There are many methods, extraordinary and ordinary, to prepare for the transformation of death. The greatest of these results in enlightenment in one’s lifetime. In enlightenment, death has no relevance to one’s state of being. Enlightened realization is deathless, but it requires flawless meditative practice.

If deathless enlightenment is not accomplished during one’s lifetime, the transition of death itself offers another supreme opportunity to attain enlightenment. But again, realizing the potential of this opportunity depends on having mastered certain meditative skills.

Enlightenment is the highest attainment of the death transition, but it is not the only one. If meditative realization is incomplete yet one has developed the power of prayer, there can be liberation into an environment of perfect bliss, free of suffering, by invoking the blessings of enlightened wisdom beings.

To accomplish the meditative skills and power needed to direct our mind at death, we must learn about the relationship of life and death, about the process of dying, and about the transitions from the moment of death until rebirth. In this way we become familiar with death and are not caught by surprise as the process begins to unfold.

Warned of a hurricane, we don’t wait until the storm pounds the shore before we start to prepare. Similarly, knowing death is looming offshore, we shouldn’t wait until it overpowers us before developing the meditative skills necessary to achieve the great potential of the mind at the moment of death.

DEATH AS WELL AS BIRTH, sickness, and old age are the four basic afflictions of the human condition. They are obvious and inescapable, in our personal experience and the experiences of other people. Yet these four afflictions fall within the larger categories of suffering that are experienced by all beings, human and nonhuman alike.

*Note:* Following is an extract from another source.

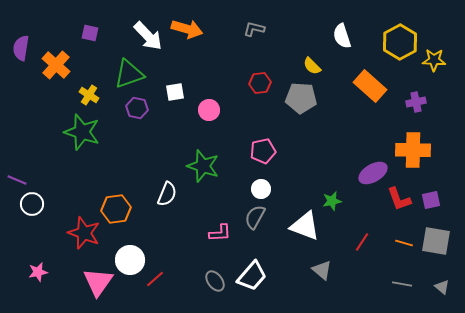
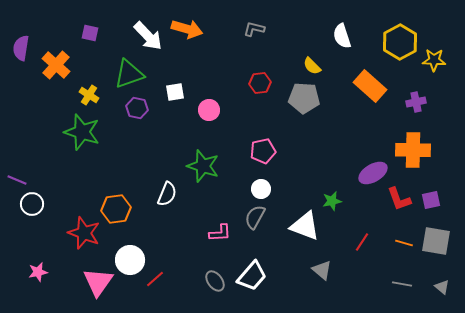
gray pentagon at (301, 98): moved 3 px right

One of the greatest sufferings of sentient beings is the pain they experience from not getting what they want — or getting what they think they want, then finding it is not enough or that it is not what they really want. These constant frustrations are intrinsic to the impermanent, changeable nature of cyclic existence.

Then there is suffering atop suffering, which means that no matter how bad it is, it can get worse. On the day you lose your wallet, your tooth begins to ache and you get a furious call from your boss. Or on a larger scale, countries plagued by famine are also wracked by war.

Suffering pervades cyclic existence like oil pervades sesame seeds. Like the oil, the complete pervasiveness of suffering is not always apparent, especially in phases when pleasure predominates and things seem to go well. Yet, just as oil becomes obvious when the hard little seeds are ground and pressed, so latent suffering is directly experienced when our layers of egotistic assumptions crack under the oppression of cyclic existence.

Why is it like this? The answer is that we are subject to karma, the inexorable law of cause and effect. The question that follows logically is: What causes karma? The root cause is the poisons of the mind. Our mind is basically confused, because we do not recognize its absolute nature. Lacking this understanding, we slip into an erroneous framework, which is duality.

We first grasp at a “self” who perceives and an “object” that is perceived. Seeing the object, we define its size, shape, and color. Then we judge it: “It’s pretty. It’s ugly. I like it. I don’t like it. It makes me happy. It makes me unhappy.” Finally, we feel either attachment or aversion: “I want it. I don’t want it.” This is where suffering begins.